- _Required work_
Could you retype every line of the data underneath without altering anything?
=-=-=
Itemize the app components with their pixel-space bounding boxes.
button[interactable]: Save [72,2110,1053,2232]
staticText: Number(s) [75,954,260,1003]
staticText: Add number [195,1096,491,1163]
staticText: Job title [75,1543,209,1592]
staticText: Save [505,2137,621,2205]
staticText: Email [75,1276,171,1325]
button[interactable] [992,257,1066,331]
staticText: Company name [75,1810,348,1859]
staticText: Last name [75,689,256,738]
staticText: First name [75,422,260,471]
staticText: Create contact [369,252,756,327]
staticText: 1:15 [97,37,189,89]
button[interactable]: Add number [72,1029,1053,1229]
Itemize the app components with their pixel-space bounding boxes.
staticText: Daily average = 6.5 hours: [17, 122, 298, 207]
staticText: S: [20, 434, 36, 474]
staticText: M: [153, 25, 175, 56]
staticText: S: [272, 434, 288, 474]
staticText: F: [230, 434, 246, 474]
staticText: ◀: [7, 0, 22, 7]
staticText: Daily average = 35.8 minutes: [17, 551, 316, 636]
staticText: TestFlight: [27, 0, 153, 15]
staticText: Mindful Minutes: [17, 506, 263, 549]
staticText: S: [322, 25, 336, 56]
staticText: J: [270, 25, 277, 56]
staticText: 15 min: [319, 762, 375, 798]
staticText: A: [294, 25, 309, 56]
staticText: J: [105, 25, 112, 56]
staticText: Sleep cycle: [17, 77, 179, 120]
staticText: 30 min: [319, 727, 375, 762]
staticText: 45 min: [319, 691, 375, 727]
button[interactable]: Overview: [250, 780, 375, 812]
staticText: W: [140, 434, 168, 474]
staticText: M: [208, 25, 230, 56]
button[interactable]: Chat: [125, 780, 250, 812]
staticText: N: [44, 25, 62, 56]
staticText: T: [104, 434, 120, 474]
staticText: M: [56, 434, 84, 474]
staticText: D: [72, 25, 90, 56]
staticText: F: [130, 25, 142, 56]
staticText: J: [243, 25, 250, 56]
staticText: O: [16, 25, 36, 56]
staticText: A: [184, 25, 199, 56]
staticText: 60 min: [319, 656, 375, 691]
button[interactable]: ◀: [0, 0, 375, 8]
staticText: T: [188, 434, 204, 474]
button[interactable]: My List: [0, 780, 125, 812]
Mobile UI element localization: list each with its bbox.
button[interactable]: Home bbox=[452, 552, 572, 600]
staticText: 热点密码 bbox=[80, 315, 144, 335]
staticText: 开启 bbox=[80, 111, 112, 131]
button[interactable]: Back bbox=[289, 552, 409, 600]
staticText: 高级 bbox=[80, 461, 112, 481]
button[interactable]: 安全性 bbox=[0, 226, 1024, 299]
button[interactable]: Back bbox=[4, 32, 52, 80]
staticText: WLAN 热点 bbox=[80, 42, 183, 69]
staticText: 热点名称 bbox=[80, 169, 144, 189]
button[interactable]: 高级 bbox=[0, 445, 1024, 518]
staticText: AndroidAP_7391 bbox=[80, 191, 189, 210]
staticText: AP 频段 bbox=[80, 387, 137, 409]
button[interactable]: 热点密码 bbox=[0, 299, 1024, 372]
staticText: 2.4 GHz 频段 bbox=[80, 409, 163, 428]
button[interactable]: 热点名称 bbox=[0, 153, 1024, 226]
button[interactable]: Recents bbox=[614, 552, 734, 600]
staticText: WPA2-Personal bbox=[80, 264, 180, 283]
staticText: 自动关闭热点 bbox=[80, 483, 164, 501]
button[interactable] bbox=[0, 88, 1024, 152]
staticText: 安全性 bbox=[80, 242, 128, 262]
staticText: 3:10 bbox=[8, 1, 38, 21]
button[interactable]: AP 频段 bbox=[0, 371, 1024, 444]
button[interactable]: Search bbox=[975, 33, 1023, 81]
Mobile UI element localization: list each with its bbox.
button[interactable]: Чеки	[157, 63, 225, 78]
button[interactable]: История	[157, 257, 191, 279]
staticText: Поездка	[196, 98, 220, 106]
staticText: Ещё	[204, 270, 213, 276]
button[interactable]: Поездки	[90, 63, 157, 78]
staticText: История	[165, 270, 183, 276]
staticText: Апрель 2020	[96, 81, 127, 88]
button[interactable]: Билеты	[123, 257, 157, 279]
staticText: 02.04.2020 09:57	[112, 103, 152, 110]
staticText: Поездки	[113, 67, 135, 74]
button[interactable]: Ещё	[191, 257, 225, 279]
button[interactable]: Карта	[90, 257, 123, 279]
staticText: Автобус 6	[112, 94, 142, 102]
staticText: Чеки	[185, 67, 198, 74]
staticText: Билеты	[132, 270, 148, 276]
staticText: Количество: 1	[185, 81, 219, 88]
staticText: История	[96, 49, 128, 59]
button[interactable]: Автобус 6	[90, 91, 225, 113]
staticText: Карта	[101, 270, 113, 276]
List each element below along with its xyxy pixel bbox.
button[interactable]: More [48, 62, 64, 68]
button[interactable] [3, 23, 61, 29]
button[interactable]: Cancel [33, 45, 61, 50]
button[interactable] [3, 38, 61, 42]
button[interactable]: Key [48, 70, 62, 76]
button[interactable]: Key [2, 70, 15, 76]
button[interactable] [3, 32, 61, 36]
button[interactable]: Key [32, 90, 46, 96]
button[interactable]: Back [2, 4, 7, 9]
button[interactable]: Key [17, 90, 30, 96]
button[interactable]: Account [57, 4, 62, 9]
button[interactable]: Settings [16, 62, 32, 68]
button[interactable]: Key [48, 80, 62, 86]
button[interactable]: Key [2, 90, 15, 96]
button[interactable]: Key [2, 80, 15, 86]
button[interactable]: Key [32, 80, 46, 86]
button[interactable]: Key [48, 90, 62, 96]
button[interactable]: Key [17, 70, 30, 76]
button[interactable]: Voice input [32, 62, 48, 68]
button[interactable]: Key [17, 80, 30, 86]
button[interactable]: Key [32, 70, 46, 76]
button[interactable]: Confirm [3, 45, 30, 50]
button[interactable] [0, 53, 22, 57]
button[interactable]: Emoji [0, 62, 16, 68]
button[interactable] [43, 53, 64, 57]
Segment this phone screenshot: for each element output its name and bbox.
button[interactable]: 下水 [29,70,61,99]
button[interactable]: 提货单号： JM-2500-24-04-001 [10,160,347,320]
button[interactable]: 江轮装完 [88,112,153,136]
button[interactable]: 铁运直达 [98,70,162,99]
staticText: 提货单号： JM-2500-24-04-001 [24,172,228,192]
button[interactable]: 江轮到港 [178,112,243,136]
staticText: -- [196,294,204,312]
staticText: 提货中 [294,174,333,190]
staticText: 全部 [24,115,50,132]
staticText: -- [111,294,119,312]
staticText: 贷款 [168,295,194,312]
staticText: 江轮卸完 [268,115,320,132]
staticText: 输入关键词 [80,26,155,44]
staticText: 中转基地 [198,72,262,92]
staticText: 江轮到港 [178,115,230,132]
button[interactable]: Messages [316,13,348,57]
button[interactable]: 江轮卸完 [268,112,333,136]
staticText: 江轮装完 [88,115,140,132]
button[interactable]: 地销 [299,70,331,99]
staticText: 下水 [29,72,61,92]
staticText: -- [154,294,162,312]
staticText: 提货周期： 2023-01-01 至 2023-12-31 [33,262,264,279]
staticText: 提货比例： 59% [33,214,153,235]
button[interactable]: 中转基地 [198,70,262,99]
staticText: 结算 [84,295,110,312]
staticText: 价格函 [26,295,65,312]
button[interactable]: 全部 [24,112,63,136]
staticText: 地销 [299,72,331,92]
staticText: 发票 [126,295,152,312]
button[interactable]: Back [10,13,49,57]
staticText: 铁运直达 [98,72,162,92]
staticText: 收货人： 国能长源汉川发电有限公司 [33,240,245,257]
=-=-=
- _Solution to the exercise_
Itemize the app components with their pixel-space bounding boxes.
button[interactable]: Save [72,2110,1053,2232]
staticText: Number(s) [75,954,260,1003]
staticText: Add number [195,1096,491,1163]
staticText: Job title [75,1543,209,1592]
staticText: Save [505,2137,621,2205]
staticText: Email [75,1276,171,1325]
button[interactable] [992,257,1066,331]
staticText: Company name [75,1810,348,1859]
staticText: Last name [75,689,256,738]
staticText: First name [75,422,260,471]
staticText: Create contact [369,252,756,327]
staticText: 1:15 [97,37,189,89]
button[interactable]: Add number [72,1029,1053,1229]
Itemize the app components with their pixel-space bounding boxes.
staticText: Daily average = 6.5 hours: [17, 122, 298, 207]
staticText: S: [20, 434, 36, 474]
staticText: M: [153, 25, 175, 56]
staticText: S: [272, 434, 288, 474]
staticText: F: [230, 434, 246, 474]
staticText: ◀: [7, 0, 22, 7]
staticText: Daily average = 35.8 minutes: [17, 551, 316, 636]
staticText: TestFlight: [27, 0, 153, 15]
staticText: Mindful Minutes: [17, 506, 263, 549]
staticText: S: [322, 25, 336, 56]
staticText: J: [270, 25, 277, 56]
staticText: 15 min: [319, 762, 375, 798]
staticText: A: [294, 25, 309, 56]
staticText: J: [105, 25, 112, 56]
staticText: Sleep cycle: [17, 77, 179, 120]
staticText: 30 min: [319, 727, 375, 762]
staticText: 45 min: [319, 691, 375, 727]
button[interactable]: Overview: [250, 780, 375, 812]
staticText: W: [140, 434, 168, 474]
staticText: M: [208, 25, 230, 56]
button[interactable]: Chat: [125, 780, 250, 812]
staticText: N: [44, 25, 62, 56]
staticText: T: [104, 434, 120, 474]
staticText: M: [56, 434, 84, 474]
staticText: D: [72, 25, 90, 56]
staticText: F: [130, 25, 142, 56]
staticText: J: [243, 25, 250, 56]
staticText: O: [16, 25, 36, 56]
staticText: A: [184, 25, 199, 56]
staticText: 60 min: [319, 656, 375, 691]
button[interactable]: ◀: [0, 0, 375, 8]
staticText: T: [188, 434, 204, 474]
button[interactable]: My List: [0, 780, 125, 812]
Mobile UI element localization: list each with its bbox.
button[interactable]: Home bbox=[452, 552, 572, 600]
staticText: 热点密码 bbox=[80, 315, 144, 335]
staticText: 开启 bbox=[80, 111, 112, 131]
button[interactable]: Back bbox=[289, 552, 409, 600]
staticText: 高级 bbox=[80, 461, 112, 481]
button[interactable]: 安全性 bbox=[0, 226, 1024, 299]
button[interactable]: Back bbox=[4, 32, 52, 80]
staticText: WLAN 热点 bbox=[80, 42, 183, 69]
staticText: 热点名称 bbox=[80, 169, 144, 189]
button[interactable]: 高级 bbox=[0, 445, 1024, 518]
staticText: AndroidAP_7391 bbox=[80, 191, 189, 210]
staticText: AP 频段 bbox=[80, 387, 137, 409]
button[interactable]: 热点密码 bbox=[0, 299, 1024, 372]
staticText: 2.4 GHz 频段 bbox=[80, 409, 163, 428]
button[interactable]: 热点名称 bbox=[0, 153, 1024, 226]
button[interactable]: Recents bbox=[614, 552, 734, 600]
staticText: WPA2-Personal bbox=[80, 264, 180, 283]
staticText: 自动关闭热点 bbox=[80, 483, 164, 501]
button[interactable] bbox=[0, 88, 1024, 152]
staticText: 安全性 bbox=[80, 242, 128, 262]
staticText: 3:10 bbox=[8, 1, 38, 21]
button[interactable]: AP 频段 bbox=[0, 371, 1024, 444]
button[interactable]: Search bbox=[975, 33, 1023, 81]
Mobile UI element localization: list each with its bbox.
button[interactable]: Чеки	[157, 63, 225, 78]
button[interactable]: История	[157, 257, 191, 279]
staticText: Поездка	[196, 98, 220, 106]
staticText: Ещё	[204, 270, 213, 276]
button[interactable]: Поездки	[90, 63, 157, 78]
staticText: История	[165, 270, 183, 276]
staticText: Апрель 2020	[96, 81, 127, 88]
button[interactable]: Билеты	[123, 257, 157, 279]
staticText: 02.04.2020 09:57	[112, 103, 152, 110]
staticText: Поездки	[113, 67, 135, 74]
button[interactable]: Ещё	[191, 257, 225, 279]
button[interactable]: Карта	[90, 257, 123, 279]
staticText: Автобус 6	[112, 94, 142, 102]
staticText: Чеки	[185, 67, 198, 74]
staticText: Билеты	[132, 270, 148, 276]
staticText: Количество: 1	[185, 81, 219, 88]
staticText: История	[96, 49, 128, 59]
button[interactable]: Автобус 6	[90, 91, 225, 113]
staticText: Карта	[101, 270, 113, 276]
List each element below along with its xyxy pixel bbox.
button[interactable]: More [48, 62, 64, 68]
button[interactable] [3, 23, 61, 29]
button[interactable]: Cancel [33, 45, 61, 50]
button[interactable] [3, 38, 61, 42]
button[interactable]: Key [48, 70, 62, 76]
button[interactable]: Key [2, 70, 15, 76]
button[interactable] [3, 32, 61, 36]
button[interactable]: Key [32, 90, 46, 96]
button[interactable]: Back [2, 4, 7, 9]
button[interactable]: Key [17, 90, 30, 96]
button[interactable]: Account [57, 4, 62, 9]
button[interactable]: Settings [16, 62, 32, 68]
button[interactable]: Key [48, 80, 62, 86]
button[interactable]: Key [2, 90, 15, 96]
button[interactable]: Key [2, 80, 15, 86]
button[interactable]: Key [32, 80, 46, 86]
button[interactable]: Key [48, 90, 62, 96]
button[interactable]: Key [17, 70, 30, 76]
button[interactable]: Voice input [32, 62, 48, 68]
button[interactable]: Key [17, 80, 30, 86]
button[interactable]: Key [32, 70, 46, 76]
button[interactable]: Confirm [3, 45, 30, 50]
button[interactable] [0, 53, 22, 57]
button[interactable]: Emoji [0, 62, 16, 68]
button[interactable] [43, 53, 64, 57]
Segment this phone screenshot: for each element output its name and bbox.
button[interactable]: 下水 [29,70,61,99]
button[interactable]: 提货单号： JM-2500-24-04-001 [10,160,347,320]
button[interactable]: 江轮装完 [88,112,153,136]
button[interactable]: 铁运直达 [98,70,162,99]
staticText: 提货单号： JM-2500-24-04-001 [24,172,228,192]
button[interactable]: 江轮到港 [178,112,243,136]
staticText: -- [196,294,204,312]
staticText: 提货中 [294,174,333,190]
staticText: 全部 [24,115,50,132]
staticText: -- [111,294,119,312]
staticText: 贷款 [168,295,194,312]
staticText: 江轮卸完 [268,115,320,132]
staticText: 输入关键词 [80,26,155,44]
staticText: 中转基地 [198,72,262,92]
staticText: 江轮到港 [178,115,230,132]
button[interactable]: Messages [316,13,348,57]
button[interactable]: 江轮卸完 [268,112,333,136]
staticText: 江轮装完 [88,115,140,132]
button[interactable]: 地销 [299,70,331,99]
staticText: 下水 [29,72,61,92]
staticText: -- [154,294,162,312]
staticText: 提货周期： 2023-01-01 至 2023-12-31 [33,262,264,279]
staticText: 提货比例： 59% [33,214,153,235]
button[interactable]: 中转基地 [198,70,262,99]
staticText: 结算 [84,295,110,312]
staticText: 价格函 [26,295,65,312]
button[interactable]: 全部 [24,112,63,136]
staticText: 地销 [299,72,331,92]
staticText: 发票 [126,295,152,312]
button[interactable]: Back [10,13,49,57]
staticText: 铁运直达 [98,72,162,92]
staticText: 收货人： 国能长源汉川发电有限公司 [33,240,245,257]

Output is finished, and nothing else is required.